**EXERCISE AIM**
Each line below should be written out again without any change.

**INFORMATION**
====

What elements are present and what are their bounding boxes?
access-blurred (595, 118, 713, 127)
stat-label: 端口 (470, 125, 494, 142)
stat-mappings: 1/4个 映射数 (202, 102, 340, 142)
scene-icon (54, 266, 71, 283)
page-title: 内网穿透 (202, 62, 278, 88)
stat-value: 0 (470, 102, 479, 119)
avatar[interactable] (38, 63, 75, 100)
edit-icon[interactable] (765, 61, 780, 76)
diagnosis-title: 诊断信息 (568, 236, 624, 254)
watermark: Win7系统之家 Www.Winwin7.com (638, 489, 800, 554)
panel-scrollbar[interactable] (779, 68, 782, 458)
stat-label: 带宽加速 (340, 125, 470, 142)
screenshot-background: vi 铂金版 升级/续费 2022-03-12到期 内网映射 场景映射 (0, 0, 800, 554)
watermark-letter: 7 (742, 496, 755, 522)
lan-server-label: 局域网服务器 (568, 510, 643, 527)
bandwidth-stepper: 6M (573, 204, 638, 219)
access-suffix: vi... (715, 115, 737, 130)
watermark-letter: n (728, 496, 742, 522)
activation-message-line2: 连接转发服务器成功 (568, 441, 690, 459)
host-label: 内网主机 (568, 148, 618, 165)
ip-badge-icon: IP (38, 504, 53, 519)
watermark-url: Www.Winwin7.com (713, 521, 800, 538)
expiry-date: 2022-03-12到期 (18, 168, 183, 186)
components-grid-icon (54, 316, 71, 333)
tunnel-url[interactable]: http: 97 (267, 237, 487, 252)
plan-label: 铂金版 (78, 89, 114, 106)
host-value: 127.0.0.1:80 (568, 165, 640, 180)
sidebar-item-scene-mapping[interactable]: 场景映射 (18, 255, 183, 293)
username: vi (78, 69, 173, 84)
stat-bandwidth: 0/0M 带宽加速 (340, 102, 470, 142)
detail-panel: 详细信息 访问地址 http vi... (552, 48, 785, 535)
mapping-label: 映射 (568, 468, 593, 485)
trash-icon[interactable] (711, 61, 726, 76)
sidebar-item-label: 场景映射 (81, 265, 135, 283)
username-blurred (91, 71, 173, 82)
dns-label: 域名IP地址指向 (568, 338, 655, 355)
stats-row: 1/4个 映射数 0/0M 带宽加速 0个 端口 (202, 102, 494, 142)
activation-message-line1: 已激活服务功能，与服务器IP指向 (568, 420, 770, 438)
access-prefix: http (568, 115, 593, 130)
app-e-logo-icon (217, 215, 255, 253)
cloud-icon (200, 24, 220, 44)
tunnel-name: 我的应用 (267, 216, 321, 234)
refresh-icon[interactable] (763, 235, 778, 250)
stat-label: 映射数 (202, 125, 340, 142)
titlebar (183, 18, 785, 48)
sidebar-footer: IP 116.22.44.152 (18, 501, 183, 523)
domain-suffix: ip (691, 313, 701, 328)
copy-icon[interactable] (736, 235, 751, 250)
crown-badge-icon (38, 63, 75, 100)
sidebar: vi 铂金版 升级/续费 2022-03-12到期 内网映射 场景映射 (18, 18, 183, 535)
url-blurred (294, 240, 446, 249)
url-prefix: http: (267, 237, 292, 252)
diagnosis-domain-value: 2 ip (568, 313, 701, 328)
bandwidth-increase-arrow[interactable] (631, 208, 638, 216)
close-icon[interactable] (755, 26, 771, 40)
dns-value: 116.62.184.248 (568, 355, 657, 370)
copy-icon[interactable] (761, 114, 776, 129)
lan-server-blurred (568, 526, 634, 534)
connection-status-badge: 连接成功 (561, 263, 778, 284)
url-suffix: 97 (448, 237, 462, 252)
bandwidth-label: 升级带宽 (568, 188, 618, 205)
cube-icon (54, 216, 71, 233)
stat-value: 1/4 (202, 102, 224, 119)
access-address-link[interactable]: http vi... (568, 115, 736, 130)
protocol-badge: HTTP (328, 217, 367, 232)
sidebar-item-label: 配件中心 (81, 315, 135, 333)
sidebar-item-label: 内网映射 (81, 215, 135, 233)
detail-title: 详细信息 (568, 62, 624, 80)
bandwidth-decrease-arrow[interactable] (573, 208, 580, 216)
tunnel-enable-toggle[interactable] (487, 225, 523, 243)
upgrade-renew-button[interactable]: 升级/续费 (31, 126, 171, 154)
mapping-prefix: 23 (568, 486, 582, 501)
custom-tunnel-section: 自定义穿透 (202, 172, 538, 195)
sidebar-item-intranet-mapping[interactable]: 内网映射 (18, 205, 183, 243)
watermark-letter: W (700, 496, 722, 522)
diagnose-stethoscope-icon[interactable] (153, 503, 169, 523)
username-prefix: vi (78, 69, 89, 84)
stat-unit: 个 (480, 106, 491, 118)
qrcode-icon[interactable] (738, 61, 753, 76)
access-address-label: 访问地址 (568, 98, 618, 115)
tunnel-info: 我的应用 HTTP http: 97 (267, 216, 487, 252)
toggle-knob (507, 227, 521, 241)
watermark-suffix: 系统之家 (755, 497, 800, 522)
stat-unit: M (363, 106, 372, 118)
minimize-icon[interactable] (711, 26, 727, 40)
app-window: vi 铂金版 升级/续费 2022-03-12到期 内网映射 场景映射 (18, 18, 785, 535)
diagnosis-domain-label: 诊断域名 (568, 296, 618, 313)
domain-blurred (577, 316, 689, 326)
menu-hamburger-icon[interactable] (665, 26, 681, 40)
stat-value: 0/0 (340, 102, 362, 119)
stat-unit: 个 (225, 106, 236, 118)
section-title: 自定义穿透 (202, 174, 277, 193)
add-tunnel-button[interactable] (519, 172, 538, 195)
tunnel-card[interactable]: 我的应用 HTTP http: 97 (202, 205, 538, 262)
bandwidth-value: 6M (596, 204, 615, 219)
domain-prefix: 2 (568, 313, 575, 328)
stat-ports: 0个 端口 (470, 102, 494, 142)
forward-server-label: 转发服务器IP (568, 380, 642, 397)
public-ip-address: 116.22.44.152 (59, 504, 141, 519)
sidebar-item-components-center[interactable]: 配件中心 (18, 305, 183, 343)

====

**SOLUTION**
What elements are present and what are their bounding boxes?
access-blurred (595, 118, 713, 127)
stat-label: 端口 (470, 125, 494, 142)
stat-mappings: 1/4个 映射数 (202, 102, 340, 142)
scene-icon (54, 266, 71, 283)
page-title: 内网穿透 (202, 62, 278, 88)
stat-value: 0 (470, 102, 479, 119)
avatar[interactable] (38, 63, 75, 100)
edit-icon[interactable] (765, 61, 780, 76)
diagnosis-title: 诊断信息 (568, 236, 624, 254)
watermark: Win7系统之家 Www.Winwin7.com (638, 489, 800, 554)
panel-scrollbar[interactable] (779, 68, 782, 458)
stat-label: 带宽加速 (340, 125, 470, 142)
screenshot-background: vi 铂金版 升级/续费 2022-03-12到期 内网映射 场景映射 (0, 0, 800, 554)
watermark-letter: 7 (742, 496, 755, 522)
lan-server-label: 局域网服务器 (568, 510, 643, 527)
bandwidth-stepper: 6M (573, 204, 638, 219)
access-suffix: vi... (715, 115, 737, 130)
watermark-letter: n (728, 496, 742, 522)
activation-message-line2: 连接转发服务器成功 (568, 441, 690, 459)
host-label: 内网主机 (568, 148, 618, 165)
ip-badge-icon: IP (38, 504, 53, 519)
watermark-url: Www.Winwin7.com (713, 521, 800, 538)
expiry-date: 2022-03-12到期 (18, 168, 183, 186)
components-grid-icon (54, 316, 71, 333)
tunnel-url[interactable]: http: 97 (267, 237, 487, 252)
plan-label: 铂金版 (78, 89, 114, 106)
host-value: 127.0.0.1:80 (568, 165, 640, 180)
sidebar-item-scene-mapping[interactable]: 场景映射 (18, 255, 183, 293)
username: vi (78, 69, 173, 84)
stat-bandwidth: 0/0M 带宽加速 (340, 102, 470, 142)
detail-panel: 详细信息 访问地址 http vi... (552, 48, 785, 535)
mapping-label: 映射 (568, 468, 593, 485)
trash-icon[interactable] (711, 61, 726, 76)
sidebar-item-label: 场景映射 (81, 265, 135, 283)
username-blurred (91, 71, 173, 82)
dns-label: 域名IP地址指向 (568, 338, 655, 355)
stats-row: 1/4个 映射数 0/0M 带宽加速 0个 端口 (202, 102, 494, 142)
activation-message-line1: 已激活服务功能，与服务器IP指向 (568, 420, 770, 438)
access-prefix: http (568, 115, 593, 130)
app-e-logo-icon (217, 215, 255, 253)
cloud-icon (200, 24, 220, 44)
tunnel-name: 我的应用 (267, 216, 321, 234)
refresh-icon[interactable] (763, 235, 778, 250)
stat-label: 映射数 (202, 125, 340, 142)
titlebar (183, 18, 785, 48)
sidebar-footer: IP 116.22.44.152 (18, 501, 183, 523)
domain-suffix: ip (691, 313, 701, 328)
copy-icon[interactable] (736, 235, 751, 250)
crown-badge-icon (38, 63, 75, 100)
sidebar: vi 铂金版 升级/续费 2022-03-12到期 内网映射 场景映射 (18, 18, 183, 535)
url-blurred (294, 240, 446, 249)
url-prefix: http: (267, 237, 292, 252)
diagnosis-domain-value: 2 ip (568, 313, 701, 328)
bandwidth-increase-arrow[interactable] (631, 208, 638, 216)
close-icon[interactable] (755, 26, 771, 40)
dns-value: 116.62.184.248 (568, 355, 657, 370)
copy-icon[interactable] (761, 114, 776, 129)
lan-server-blurred (568, 526, 634, 534)
connection-status-badge: 连接成功 (561, 263, 778, 284)
url-suffix: 97 (448, 237, 462, 252)
bandwidth-label: 升级带宽 (568, 188, 618, 205)
cube-icon (54, 216, 71, 233)
stat-value: 1/4 (202, 102, 224, 119)
access-address-link[interactable]: http vi... (568, 115, 736, 130)
protocol-badge: HTTP (328, 217, 367, 232)
sidebar-item-label: 配件中心 (81, 315, 135, 333)
sidebar-item-label: 内网映射 (81, 215, 135, 233)
detail-title: 详细信息 (568, 62, 624, 80)
bandwidth-decrease-arrow[interactable] (573, 208, 580, 216)
tunnel-enable-toggle[interactable] (487, 225, 523, 243)
upgrade-renew-button[interactable]: 升级/续费 (31, 126, 171, 154)
mapping-prefix: 23 (568, 486, 582, 501)
custom-tunnel-section: 自定义穿透 (202, 172, 538, 195)
sidebar-item-intranet-mapping[interactable]: 内网映射 (18, 205, 183, 243)
watermark-letter: W (700, 496, 722, 522)
diagnose-stethoscope-icon[interactable] (153, 503, 169, 523)
username-prefix: vi (78, 69, 89, 84)
stat-unit: 个 (480, 106, 491, 118)
qrcode-icon[interactable] (738, 61, 753, 76)
access-address-label: 访问地址 (568, 98, 618, 115)
tunnel-info: 我的应用 HTTP http: 97 (267, 216, 487, 252)
toggle-knob (507, 227, 521, 241)
watermark-suffix: 系统之家 (755, 497, 800, 522)
stat-unit: M (363, 106, 372, 118)
minimize-icon[interactable] (711, 26, 727, 40)
app-window: vi 铂金版 升级/续费 2022-03-12到期 内网映射 场景映射 (18, 18, 785, 535)
diagnosis-domain-label: 诊断域名 (568, 296, 618, 313)
domain-blurred (577, 316, 689, 326)
menu-hamburger-icon[interactable] (665, 26, 681, 40)
stat-value: 0/0 (340, 102, 362, 119)
stat-unit: 个 (225, 106, 236, 118)
section-title: 自定义穿透 (202, 174, 277, 193)
add-tunnel-button[interactable] (519, 172, 538, 195)
tunnel-card[interactable]: 我的应用 HTTP http: 97 (202, 205, 538, 262)
bandwidth-value: 6M (596, 204, 615, 219)
domain-prefix: 2 (568, 313, 575, 328)
stat-ports: 0个 端口 (470, 102, 494, 142)
forward-server-label: 转发服务器IP (568, 380, 642, 397)
public-ip-address: 116.22.44.152 (59, 504, 141, 519)
sidebar-item-components-center[interactable]: 配件中心 (18, 305, 183, 343)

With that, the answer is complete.